Identifying immunodeficiency status in children with pulmonary tuberculosis: using radiomics approach based on un-enhanced chest computed tomography

Abstract

Background: Children with primary immunodeficiency diseases (PIDs) are particularly vulnerable to infection of Mycobacterium tuberculosis (Mtb). Chest computed tomography (CT) is an important examination diagnosing pulmonary tuberculosis (PTB), and there are some differences between primary immunocompromised and immunocompetent cases with PTB. Therefore, this study aimed to use the radiomics analysis based on un-enhanced CT for identifying immunodeficiency status in children with PTB.

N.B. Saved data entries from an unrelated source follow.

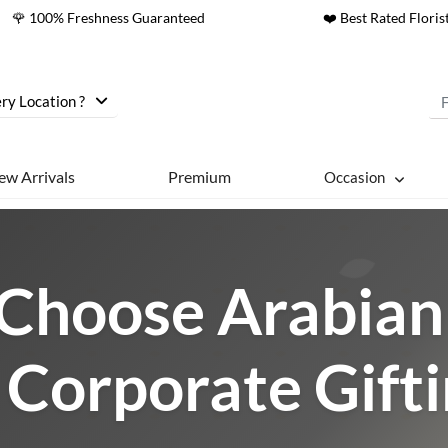
🌹 100% Freshness Guaranteed
❤️ Best Rated Floris
ry Location ?
ew Arrivals
Premium
Occasion
Choose Arabian 
 Corporate Gift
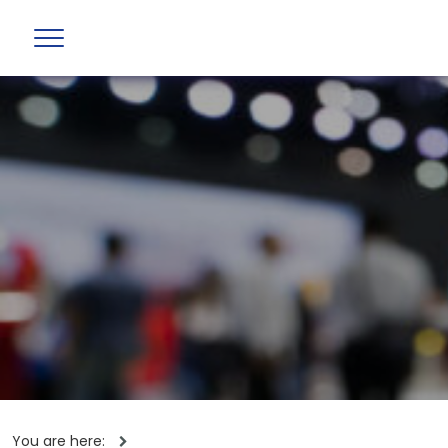
You are here:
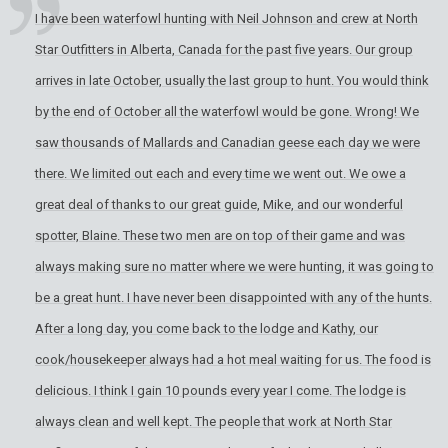
I have been waterfowl hunting with Neil Johnson and crew at North
Star Outfitters in Alberta, Canada for the past five years. Our group
arrives in late October, usually the last group to hunt. You would think
by the end of October all the waterfowl would be gone. Wrong! We
saw thousands of Mallards and Canadian geese each day we were
there. We limited out each and every time we went out. We owe a
great deal of thanks to our great guide, Mike, and our wonderful
spotter, Blaine. These two men are on top of their game and was
always making sure no matter where we were hunting, it was going to
be a great hunt. I have never been disappointed with any of the hunts.
After a long day, you come back to the lodge and Kathy, our
cook/housekeeper always had a hot meal waiting for us. The food is
delicious. I think I gain 10 pounds every year I come. The lodge is
always clean and well kept. The people that work at North Star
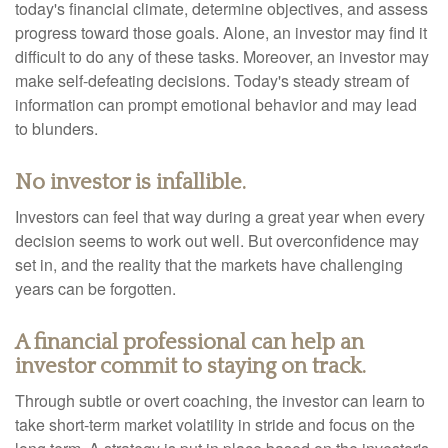
today's financial climate, determine objectives, and assess
progress toward those goals. Alone, an investor may find it
difficult to do any of these tasks. Moreover, an investor may
make self-defeating decisions. Today's steady stream of
information can prompt emotional behavior and may lead
to blunders.
No investor is infallible.
Investors can feel that way during a great year when every
decision seems to work out well. But overconfidence may
set in, and the reality that the markets have challenging
years can be forgotten.
A financial professional can help an
investor commit to staying on track.
Through subtle or overt coaching, the investor can learn to
take short-term market volatility in stride and focus on the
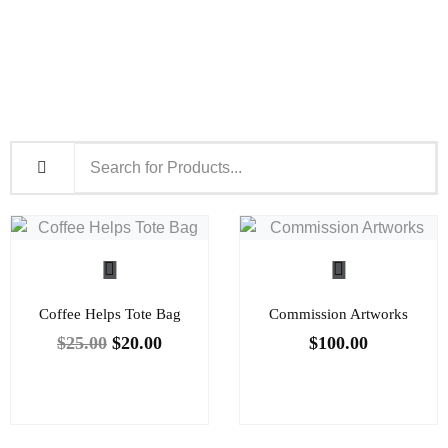
Coffee Helps Tote Bag
Commission Artworks
$
25.00
$
20.00
$
100.00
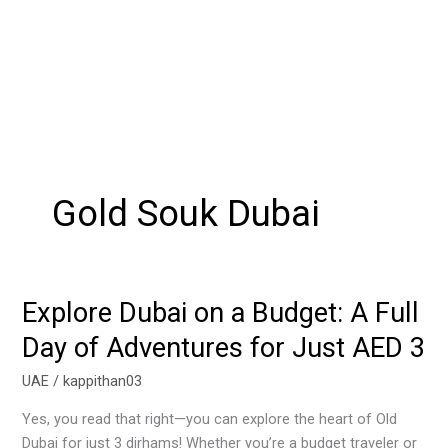
Gold Souk Dubai
Explore Dubai on a Budget: A Full
Explore
Dubai
Day of Adventures for Just AED 3
on
a
UAE
/
kappithan03
Budget:
Yes, you read that right—you can explore the heart of Old
A
Dubai for just 3 dirhams! Whether you’re a budget traveler or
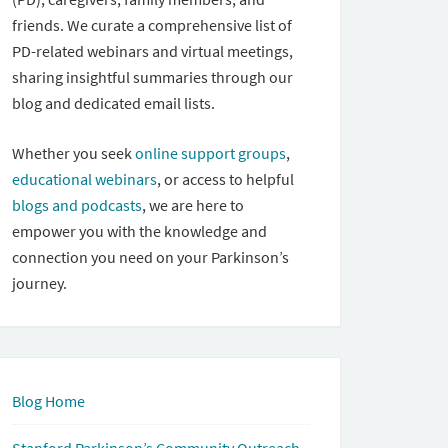
friends. We curate a comprehensive list of
PD-related webinars and virtual meetings,
sharing insightful summaries through our
blog and dedicated email lists.
Whether you seek
online support groups
,
educational webinars
, or access to helpful
blogs and podcasts
, we are here to
empower you with the knowledge and
connection you need on your Parkinson’s
journey.
Blog Home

Methods: This retrospective study enrolled a total of 173 patients with diagnosis of PTB and available immunodeficiency status. Based on their immunodeficiency status, the patients were divided into PIDs (n=72) and no-PIDs (n=101). The samplings were randomly divided into training and testing groups according to a ratio of 3:1. Regions of interest were obtained by segmenting lung lesions on un-enhanced CT images to extract radiomics features. The optimal radiomics features were identified after dimensionality reduction in the training group, and a logistic regression algorithm was used to establish radiomics model. The model was validated in the training and testing groups. Diagnostic efficiency of the model was evaluated using the area under the receiver operating characteristic curve (AUC), sensitivity, specificity, precision, accuracy, F1 score, calibration curve, and decision curve.

Results: The radiomics model was constructed using nine optimal features. In the training set, the model achieved an AUC of 0.837, sensitivity of 0.783, specificity of 0.780, and F1 score of 0.749. The cross-validation of the model in the training set showed an AUC of 0.774, sensitivity of 0.834, specificity of 0.720, and F1 score of 0.749. In the test set, the model achieved an AUC of 0.746, sensitivity of 0.722, specificity of 0.692, and F1 score of 0.823. Calibration curves indicated a strong predictive performance by the model, and decision curve analysis demonstrated its clinical utility.

Conclusions: The CT-based radiomics model demonstrates good discriminative efficacy in identifying the presence of PIDs in children with PTB, and shows promise in accurately identifying the immunodeficiency status in this population.

Keywords: Radiomics; children; differential diagnosis; primary immunodeficiency diseases (PIDs); pulmonary tuberculosis (PTB).

Figure 1

The flowchart of the inclusion and exclusion of study subjects. CT, computed tomography.

Figure 2

A sample of manually delineated ROI of focus in lung. (A) An original image showing focus. (B) The contour of a manual segmenting ROI in the image. (C) The delineated ROI of focus in the lung image. ROI, region of interest.

Figure 3

The ICCs distribution of the radiomics features extracted. ICC, intraclass correlation coefficient.

Figure 4

The curve of ROC of the models on the training cohort (A) and validation cohort (B). ROC, the receiver operating characteristic; AUC, area under the ROC curve.

Figure 5

The developed nomogram of the radiomics models.

Figure 6

DCA and calibration curve of the models. DCA of the training set (A), validation set (B), and test set (C). The cross axis and vertical axis represent the threshold probability value and the net benefit, respectively. Calibration curve for the training (D), validation (E), and test set (F). The calibration curve was used to assess the accuracy of the model. The calibration curve is closer to the diagonal indicated the model is closer to the actual value. DCA, decision curve analysis.